During the workshop, participants explored the use of Fiscal Data Quality Indicators (FDQIs) in assessing the quality of fiscal datasets within PFM digital solutions. Through hands-on exercises, the participants applied these FDQIs to assess the quality of fiscal data in a hypothetical "Republic of Dataland”. They also prepared recommendations for refining these indicators, classifying data quality into specific categories, and prioritizing reforms to be included in a fiscal data quality improvement program.  

Building on this foundation, the workshop further explored individual FDG practice areas. The session on legal and regulatory frameworks, for example, encouraged participants to analyze how data privacy laws, PFM regulations, and interoperability frameworks impact and potentially shape FDG practices.

Subsequently, technical sessions by the World Bank illustrated the crucial role of Data Architecture in designing new systems and optimizing existing ones to enhance data quality. Discussions on data governance technology and interoperability architecture underscored how these elements can help break down information silos and facilitate seamless data flow across various PFM digital solutions. This is a particularly pertinent consideration given that the participating countries typically manage between 3-10 such systems.

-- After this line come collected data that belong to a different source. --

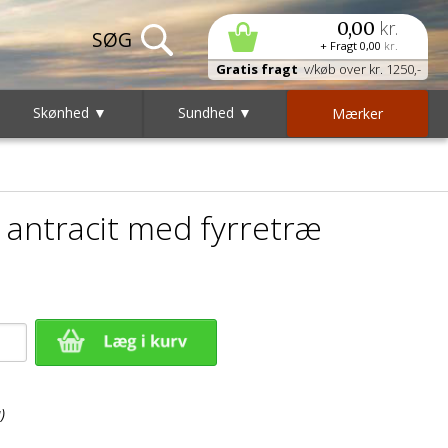
kr.
0,00
+ Fragt
0,00
kr.
Gratis fragt
v/køb over kr. 1250,-
Skønhed ▼
Sundhed ▼
Mærker
 antracit med fyrretræ
)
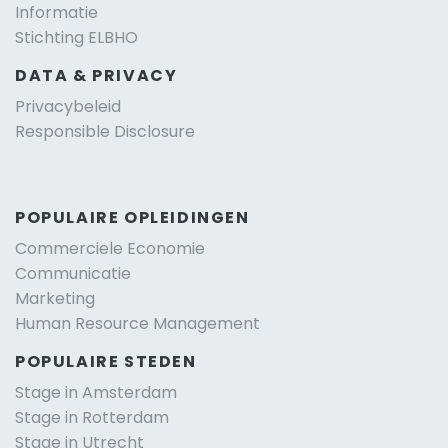
Informatie
Stichting ELBHO
DATA & PRIVACY
Privacybeleid
Responsible Disclosure
POPULAIRE OPLEIDINGEN
Commerciele Economie
Communicatie
Marketing
Human Resource Management
POPULAIRE STEDEN
Stage in Amsterdam
Stage in Rotterdam
Stage in Utrecht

Presentations from the Information Technology Department of the IMF discussed recent trends in data-driven decision-making and demonstrated how robust FDG practices can strengthen cybersecurity and data-driven decision-making. A presentation by the IMF’s Statistics Department underscored the role of data quality by sharing lessons learned from the Data Quality Assessment Framework (DQAF).

Finally, country presentations on how open data initiatives can be used to improve service delivery were made by Statistics Mauritius; Vulekamali, the budget transparency portal of South Africa; and the Government Service Bus of Zambia. These presentations led to an exchange of ideas amongst country teams on the design and implementation of different FDG practice areas. 

Against this solid theoretical grounding, participants were tasked with linking good FDG practices to their potential impact on FDQIs within the “Republic of Dataland”. Once areas of improvement were identified, participants engaged in a stakeholder and system analysis using pre-designed templates. This analysis aimed at identifying specific actions to include in a comprehensive Fiscal Data Governance Program tailored to the needs of the Republic of Dataland.

Implementing such an FDG Program in a real country would extend beyond enhancing the FDQIs. It would support on-going monitoring to ensure sustainable data quality and encourage the adoption of Artificial Intelligence and Machine Learning (AI/ML) in the digital transformation of PFM processes.

The insights and knowledge shared during this workshop should help drive the evolution of FDG programs across member countries and contribute to better data-driven decision-making and fiscal operations.